The proposition of expanding Nepal’s trade relations with China is not something new. Politicians, bureaucrats, businessmen and trade experts like have long been emphasizing on this for mitigating Nepal’s over dependency on the southern neighbor.
With the India imposing economic embargo on Nepal for the last one and half months, the very idea is, of course, gaining new momentum.
Prime Minister K.P. Sharma Oli, has also stated that accelerating economic connectivity with China is a crucial component to ensure economic sustainability Nepal.
Two-thirds of Nepal’s total trade volume takes place only with India and the country is fully dependent on the southern neighbour for the supply of petroleum products and about 60 percent of the country’s medicine demands.
In fact, Nepal’s foreign trade was not always as heavily skewed in favour of India. This dependency on the southern neighbour increased between the years 2000 to 2010 and further rose in 2010s.
According to a study report of Nepal Rastra Bank (NRB), India bought 28.02 percent of Nepal’s exports in the 1980s. Shipments fell sharply to 16.15 percent in the 1990s and then jumped to 59.04 percent in the first decade of 2000s.
Similarly, India accounted for 22.39 percent of Nepal’s imports in the 1990s, down from 24.01 percent in the 1980s. The country’s dependence on India for imports soared to 58.06 percent in the 2000s. Dependency has reached over 65 percent in the mid 2010s.
Owing to the illicit Indian embargo, cargo trucks, carrying fuel, medicine and food items have been held up on the Indian side of border. And, this is pushing the country on the verge of humanitarian and economic crisis in an alarming way.

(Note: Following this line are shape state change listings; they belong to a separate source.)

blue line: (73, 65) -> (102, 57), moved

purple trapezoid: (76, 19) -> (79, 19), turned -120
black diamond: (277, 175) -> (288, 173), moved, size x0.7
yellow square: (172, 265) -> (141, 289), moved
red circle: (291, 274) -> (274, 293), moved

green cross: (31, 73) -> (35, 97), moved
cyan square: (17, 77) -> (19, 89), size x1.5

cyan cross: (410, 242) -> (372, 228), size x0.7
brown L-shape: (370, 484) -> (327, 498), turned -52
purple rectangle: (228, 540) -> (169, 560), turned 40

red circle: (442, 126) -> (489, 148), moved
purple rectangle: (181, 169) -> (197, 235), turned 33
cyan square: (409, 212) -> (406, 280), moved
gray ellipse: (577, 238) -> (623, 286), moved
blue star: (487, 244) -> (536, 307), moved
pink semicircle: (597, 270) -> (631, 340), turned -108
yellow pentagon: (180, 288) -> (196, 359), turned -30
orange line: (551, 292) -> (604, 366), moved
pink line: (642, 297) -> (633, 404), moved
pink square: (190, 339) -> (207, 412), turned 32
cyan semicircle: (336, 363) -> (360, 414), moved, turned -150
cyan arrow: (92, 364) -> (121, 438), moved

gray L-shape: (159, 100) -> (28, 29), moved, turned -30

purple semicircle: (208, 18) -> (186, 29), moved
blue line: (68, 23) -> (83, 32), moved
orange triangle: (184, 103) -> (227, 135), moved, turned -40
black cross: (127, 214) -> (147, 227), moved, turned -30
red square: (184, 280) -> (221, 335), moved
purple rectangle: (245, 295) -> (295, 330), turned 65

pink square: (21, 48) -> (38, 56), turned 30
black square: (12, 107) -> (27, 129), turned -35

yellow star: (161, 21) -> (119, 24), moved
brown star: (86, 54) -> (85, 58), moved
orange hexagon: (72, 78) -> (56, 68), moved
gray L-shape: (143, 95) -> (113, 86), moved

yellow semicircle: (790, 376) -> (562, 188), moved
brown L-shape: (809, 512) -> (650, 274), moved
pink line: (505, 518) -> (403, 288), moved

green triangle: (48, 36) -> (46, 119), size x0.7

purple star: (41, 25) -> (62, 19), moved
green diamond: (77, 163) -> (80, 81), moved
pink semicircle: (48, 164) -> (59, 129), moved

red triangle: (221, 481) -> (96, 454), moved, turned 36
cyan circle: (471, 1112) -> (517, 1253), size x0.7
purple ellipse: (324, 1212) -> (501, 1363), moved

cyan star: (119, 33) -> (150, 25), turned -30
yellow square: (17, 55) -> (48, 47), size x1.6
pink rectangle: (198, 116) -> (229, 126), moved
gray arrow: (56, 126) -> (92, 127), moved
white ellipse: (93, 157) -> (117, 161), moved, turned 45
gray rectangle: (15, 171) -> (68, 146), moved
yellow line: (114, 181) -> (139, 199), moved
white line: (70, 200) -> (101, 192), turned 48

Attributing this plight to Nepal’s chronic reliance on India, he promised to prioritise trade expansion with China and upgrade the road connectivity.
No doubt, there is a need for deeper introspection why Nepal’s dependence on India surged over the last one and half decades. At the same time, it behooves the government to diversify trade option with the northern neighbor to improve the trade status of the country.
In his speech, PM Oli also made it a point to thank the northern neighbor for immediately responding to Nepal’s request by providing shipments of fuel in grant.
Apart from offering 1.3 million liters of petroleum products in grant, the Chinese government is ready to commercially export fuel to Nepal under a long-term agreement.
Experts have time and again in the past urged the government to explore alternative energy sources and alternate import sources besides India.
Of course, diversifying source options, such as homing in on China, would definitely help to ward off the possible fuel crisis in future.
In another context, he also expressed commitment to build solar plants with capacity of 200 MW and connect the power generated by the plant to the national grid within a year.
According to him, bio gas will be installed in the kitchens of security agencies, hostels, schools, jails and colleges.
Promoting the use of electric stoves and electrical vehicles and expediting construction of undergoing hydropower projects are other plans of the government.
If Oli really aspires to see the materialization of his latest announcement, he must adopt some strategic measures without any delay.
Such measures can well include recalibrating the country’s energy policies to propel the country towards the path of self-reliance.